That § 362(a)(3) is susceptible of a plausible interpretation contrary to that in Knaus is readily demonstrated. While each of the words "exercise" and "control" is clearly defined by Webster's, the significance of the phrase "to exercise control" in the Code is, at best, ambiguous, as evidenced by the split of authority cited above. And, absent any legislative history, Congress's intent in amending the Code to restrict such an act is equally undivinable. The turnover provision of § 542(a) applies to property in the "possession, custody or control" of a creditor. Similarly, § 362(a)(3) restricts both an act to "obtain possession" of the property and an act to "exercise control" over the property. Courts must give meaning to all words in the statute. Negonsott v. Samuels, 507 U.S. 99, 113 S.Ct. 1119, 122 L.Ed.2d 457 (1993). Accordingly, Congress must have thought that "control" differs from "possession" or "custody."
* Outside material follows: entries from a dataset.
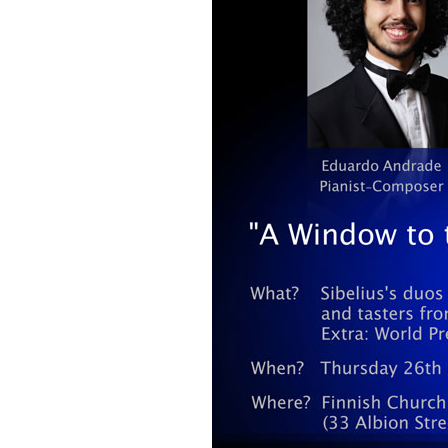
2018)
JSW
rev
Wordsquare (New 
2024)
JSW
(19
Would Sibelius Lie
(New Year Quiz 20
JSW
rev
JSW
(ve
Rev
JSW
Orc
JSW
Orc
JSW
Vio
Rev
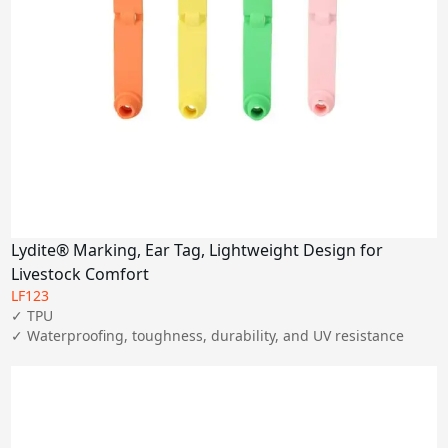
Lydite® Marking, Ear Tag, Lightweight Design for
Livestock Comfort
LF123
✓ TPU

✓ Waterproofing, toughness, durability, and UV resistance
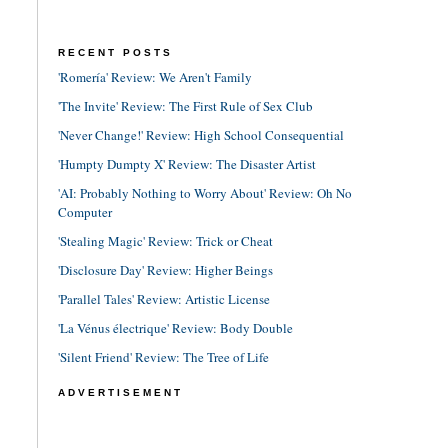
RECENT POSTS
'Romería' Review: We Aren't Family
'The Invite' Review: The First Rule of Sex Club
'Never Change!' Review: High School Consequential
'Humpty Dumpty X' Review: The Disaster Artist
'AI: Probably Nothing to Worry About' Review: Oh No
Computer
'Stealing Magic' Review: Trick or Cheat
'Disclosure Day' Review: Higher Beings
'Parallel Tales' Review: Artistic License
'La Vénus électrique' Review: Body Double
'Silent Friend' Review: The Tree of Life
ADVERTISEMENT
Webster's Dictionary defines the verb "control" in relevant part as "to exercise restraining or directing influence over: REGULATE, CURB . . . DOMINATE, RULE: have power over. . . ." The noun "control" is "the act or fact of controlling . . .: power or authority to guide or manage: directing or restraining domination . . . RESTRAINT, RESERVE . . . a means or method of controlling." "Exercise" is defined by Webster's in relevant part as "to bring into play: make effective in action . . .: bring to bear: EXERT. . . ." Webster's New International Dictionary 496-7, 795 (3d ed. 1981).
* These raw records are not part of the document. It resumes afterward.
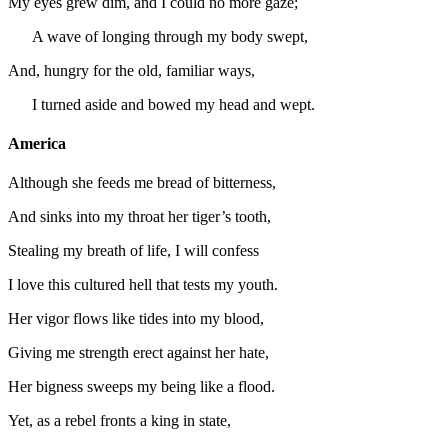
My eyes grew dim, and I could no more gaze;
A wave of longing through my body swept,
And, hungry for the old, familiar ways,
I turned aside and bowed my head and wept.
America
Although she feeds me bread of bitterness,
And sinks into my throat her tiger’s tooth,
Stealing my breath of life, I will confess
I love this cultured hell that tests my youth.
Her vigor flows like tides into my blood,
Giving me strength erect against her hate,
Her bigness sweeps my being like a flood.
Yet, as a rebel fronts a king in state,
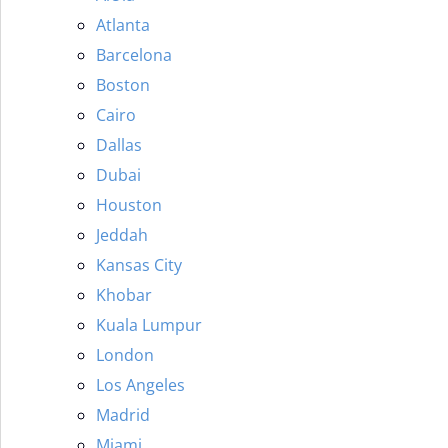
Atlanta
Barcelona
Boston
Cairo
Dallas
Dubai
Houston
Jeddah
Kansas City
Khobar
Kuala Lumpur
London
Los Angeles
Madrid
Miami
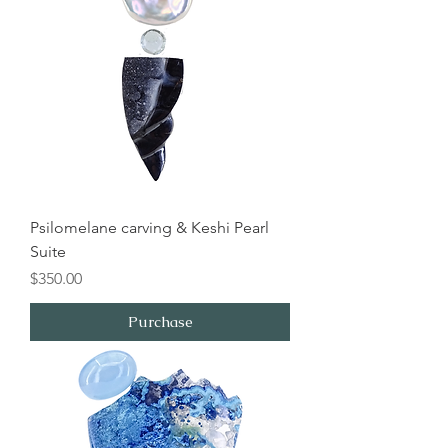
Psilomelane carving & Keshi Pearl
Suite
Price
$350.00
Purchase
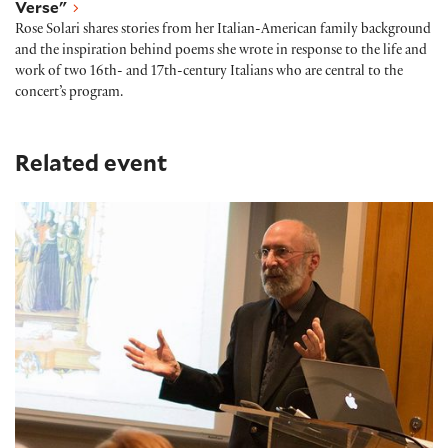
Verse"
Rose Solari shares stories from her Italian-American family background
and the inspiration behind poems she wrote in response to the life and
work of two 16th- and 17th-century Italians who are central to the
concert’s program.
Related event
Early Music Seminar: Virtuosos of Violin and Verse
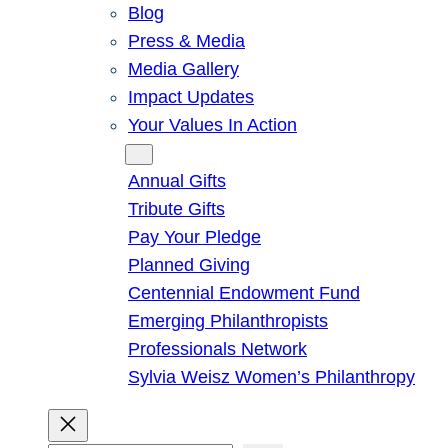
Blog
Press & Media
Media Gallery
Impact Updates
Your Values In Action
Give
Annual Gifts
Tribute Gifts
Pay Your Pledge
Planned Giving
Centennial Endowment Fund
Emerging Philanthropists
Professionals Network
Sylvia Weisz Women’s Philanthropy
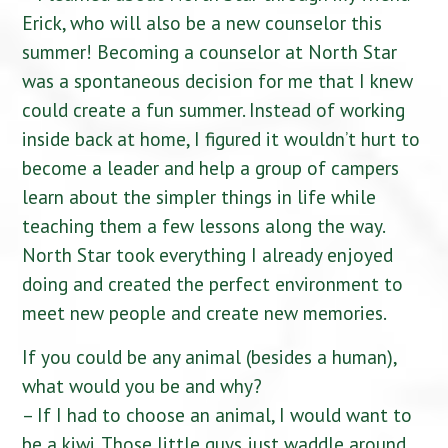
Erick, who will also be a new counselor this
summer! Becoming a counselor at North Star
was a spontaneous decision for me that I knew
could create a fun summer. Instead of working
inside back at home, I figured it wouldn’t hurt to
become a leader and help a group of campers
learn about the simpler things in life while
teaching them a few lessons along the way.
North Star took everything I already enjoyed
doing and created the perfect environment to
meet new people and create new memories.
If you could be any animal (besides a human),
what would you be and why?
– If I had to choose an animal, I would want to
be a kiwi. Those little guys just waddle around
In addressing the question of possession, the Code expressly restricts only obtaining possession of the property, rather than the passive act of simply continuing to possess it. In contrast to the act of passively retaining possession, the prohibited act of exercising control implies a more affirmative act by the creditor. As the Webster's definition indicates, the word exercise connotes the positive acts of bringing into play, making effective in action, bringing to bear, exerting. One commentator has commented that had Congress intended the amendment to § 362(a)(3) to require immediate turnover, "more passive language such as ` retain control' would be found in the revision to Section 362(a)(3) of the Code." See John C. Chobot, Some Bankruptcy Stay Metes and Bounds, 99 Com.L.J. 301, 309 (1994) (emphasis added). By the same logic, if Congress intended to prohibit creditors from holding property seized prepetition, it also could have barred an act to "retain possession." Read in this context, the prohibition against an act to exercise control does not reach the passive act of continuing to possess property.
The court concludes that the meaning of "exercise control" is ambiguous, at best.
This court finds the Knaus court's resolution of this ambiguity unsatisfactory because that court's interpretation leads to an inconsistent and illogical statutory scheme and would result in a dramatic shift in pre-Code and pre-amendment practice.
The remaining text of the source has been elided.